Re: [trinity-devel] New tdewebdev GIT source Fails to build - crashes at 100% (tqt_enter_modal/tqt_leave_modal)

From: "Timothy Pearson" <kb9vqf@...>
Date: Fri, 9 Mar 2012 13:58:10 -0600
>>> On 9 Mar 2012, Timothy Pearson told this:
>>>> UPDATE: GIT is actually smart enough it seems, but it is taking many
>>>> hours
>>>> for it to merge everything correctly.
>>>
>>> This makes no sense, I'm afraid. git merging is done on the client
>>> side,
>>> always, and at pull time, never at push time (really at 'git merge'
>>> time, which is the second of two steps carried out by 'git pull').
>>>
>>> Pushing never does a merge of any kind.
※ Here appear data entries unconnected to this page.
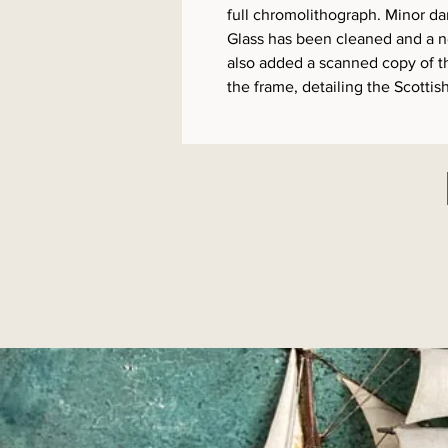
full chromolithograph. Minor d
Glass has been cleaned and a 
also added a scanned copy of t
the frame, detailing the Scottish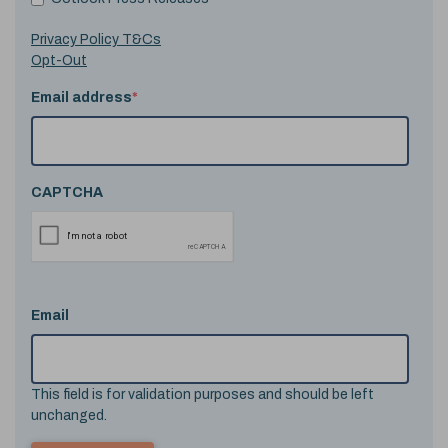
Privacy Policy T&Cs
Opt-Out
Email address
*
CAPTCHA
Email
This field is for validation purposes and should be left
unchanged.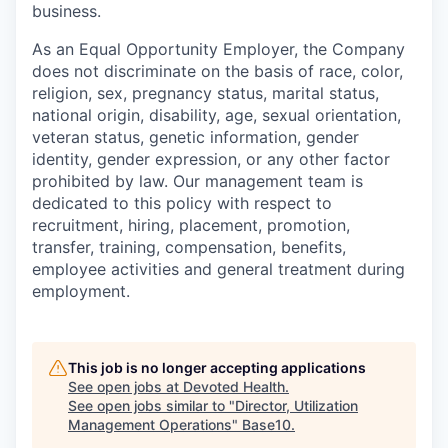
business.
As an Equal Opportunity Employer, the Company
does not discriminate on the basis of race, color,
religion, sex, pregnancy status, marital status,
national origin, disability, age, sexual orientation,
veteran status, genetic information, gender
identity, gender expression, or any other factor
prohibited by law. Our management team is
dedicated to this policy with respect to
recruitment, hiring, placement, promotion,
transfer, training, compensation, benefits,
employee activities and general treatment during
employment.
This job is no longer accepting applications
See open jobs at
Devoted Health
.
See open jobs similar to "
Director, Utilization
Management Operations
"
Base10
.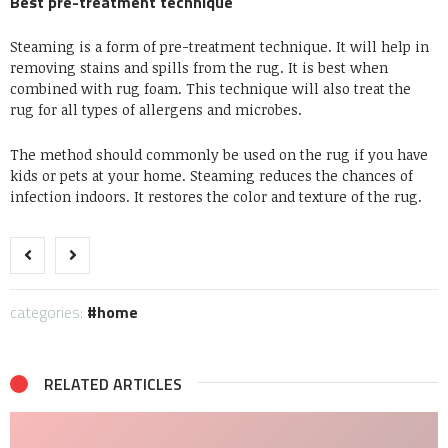
Best pre-treatment technique
Steaming is a form of pre-treatment technique. It will help in
removing stains and spills from the rug. It is best when
combined with rug foam. This technique will also treat the
rug for all types of allergens and microbes.
The method should commonly be used on the rug if you have
kids or pets at your home. Steaming reduces the chances of
infection indoors. It restores the color and texture of the rug.
categories:
home
RELATED ARTICLES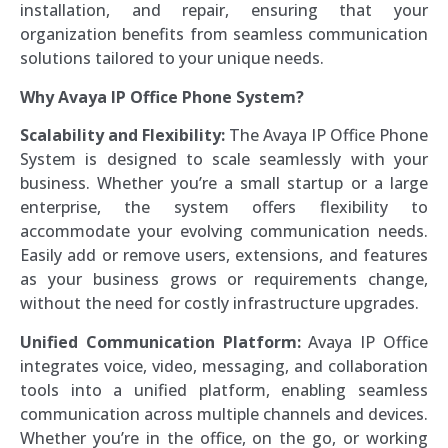
installation, and repair, ensuring that your
organization benefits from seamless communication
solutions tailored to your unique needs.
Why Avaya IP Office Phone System?
Scalability and Flexibility:
The Avaya IP Office Phone
System is designed to scale seamlessly with your
business. Whether you’re a small startup or a large
enterprise, the system offers flexibility to
accommodate your evolving communication needs.
Easily add or remove users, extensions, and features
as your business grows or requirements change,
without the need for costly infrastructure upgrades.
Unified Communication Platform:
Avaya IP Office
integrates voice, video, messaging, and collaboration
tools into a unified platform, enabling seamless
communication across multiple channels and devices.
Whether you’re in the office, on the go, or working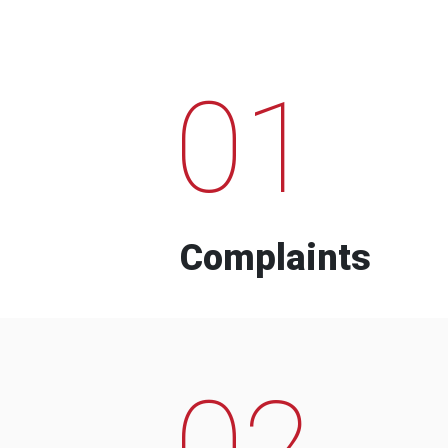
01
Complaints
02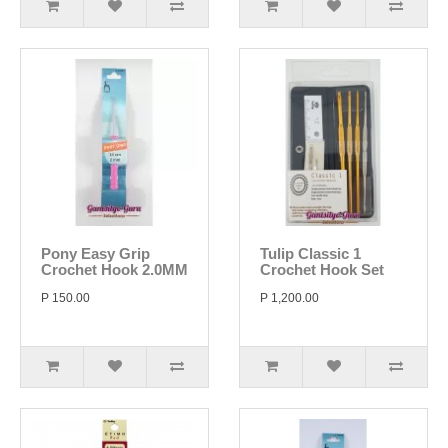
Pony Easy Grip
Tulip Classic 1
Crochet Hook 2.0MM
Crochet Hook Set
P 150.00
P 1,200.00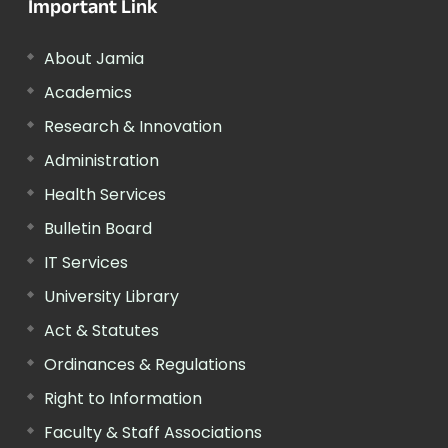
Important Link
About Jamia
Academics
Research & Innovation
Administration
Health Services
Bulletin Board
IT Services
University Library
Act & Statutes
Ordinances & Regulations
Right to Information
Faculty & Staff Associations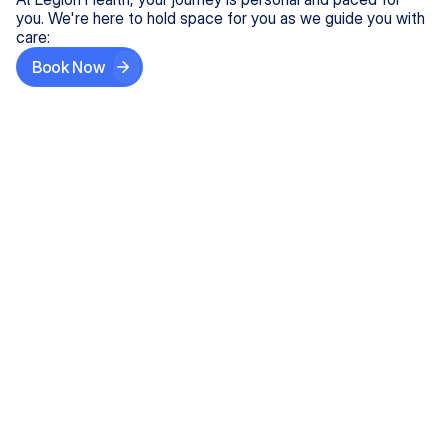
you. We're here to hold space for you as we guide you with
care:
Book Now
Step One
Share What's on Your Mind
In under 5 minutes, tell us about your needs—like
anxiety relief or ADHD support, and we'll match you
with the right provider who accepts your insurance.
Step Two
Find Your Caring Match
Explore profiles of our top-rated, board-certified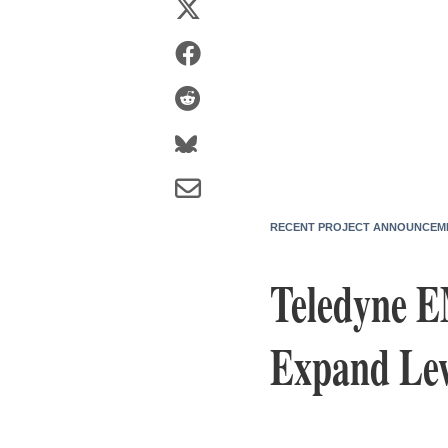
RECENT PROJECT ANNOUNCEM
Teledyne E
Expand Lew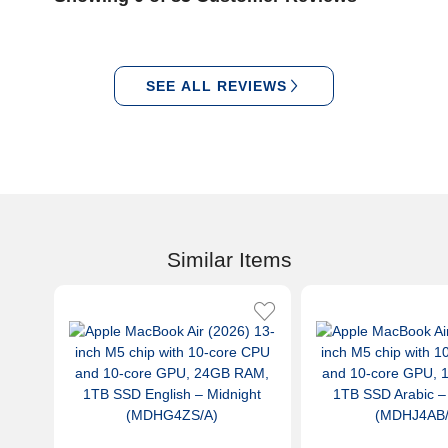
SEE ALL REVIEWS
Similar Items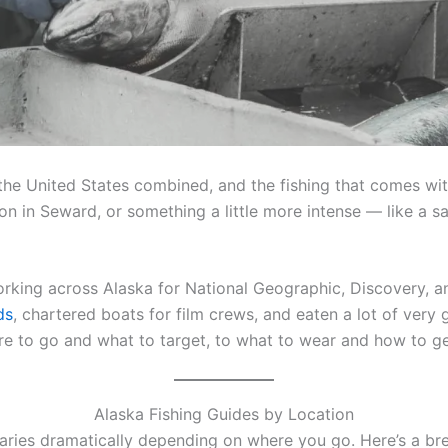
 the United States combined, and the fishing that comes with
lmon in Seward, or something a little more intense — like a
rking across Alaska for National Geographic, Discovery, a
ds
, chartered boats for film crews, and eaten a lot of very
re to go and what to target, to what to wear and how to ge
Alaska Fishing Guides by Location
varies dramatically depending on where you go. Here’s a br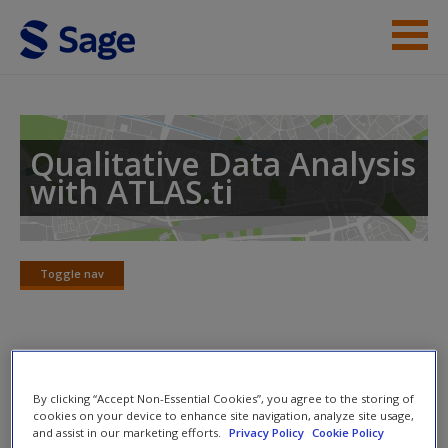
Skip to main content
Instructor Resources
Help
Qualitative Data Analysis
with ATLAS.ti
Access
Toggle nav
Toggle
nav
New User?
Mac instructions
Request new password
By clicking “Accept Non-Essential Cookies”, you agree to the storing of
Create a new account
cookies on your device to enhance site navigation, analyze site usage,
These instructions are from
Qualitative Data Analysis with
and assist in our marketing efforts.
Privacy Policy
Cookie Policy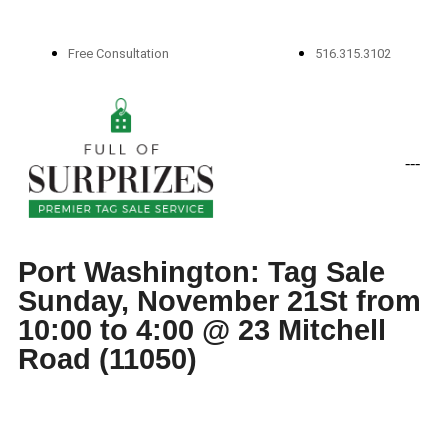
Free Consultation
516.315.3102
-
-
-
Port Washington: Tag Sale
Sunday, November 21St from
10:00 to 4:00 @ 23 Mitchell
Road (11050)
You can only push on top of a
>>> remote branch containing content you haven't pulled if you do a push
>>> -f,
>>> and that *deletes* the content you haven't pulled (hence the need for a
>>> -f 'force' argument).
>>>
>>> --
>>> NULL && (void)
>>
>> Not quite.  I recognized some problems in GIT that could cause issues,
>> so
>> I wrote "babysitting" software that constantly combs through the GIT
>> tree,
>> making sure that all submodule references are up to date with the latest
>> code and similar housekeeping tasks.  That babysitting software can and
>> does trigger commits to the tree, and it is these fixup commits that are
>> taking a long time to carry out.
>>
>> Whatever Darrell did would have effectively wiped out my changes if it
>> weren't for the babysitting code. :-)
>>
>> Tim
>
> Oh, and I forgot to mention: you can in fact push to a tree that contains
> content that you have not pulled, and do it without deleting anything. :-)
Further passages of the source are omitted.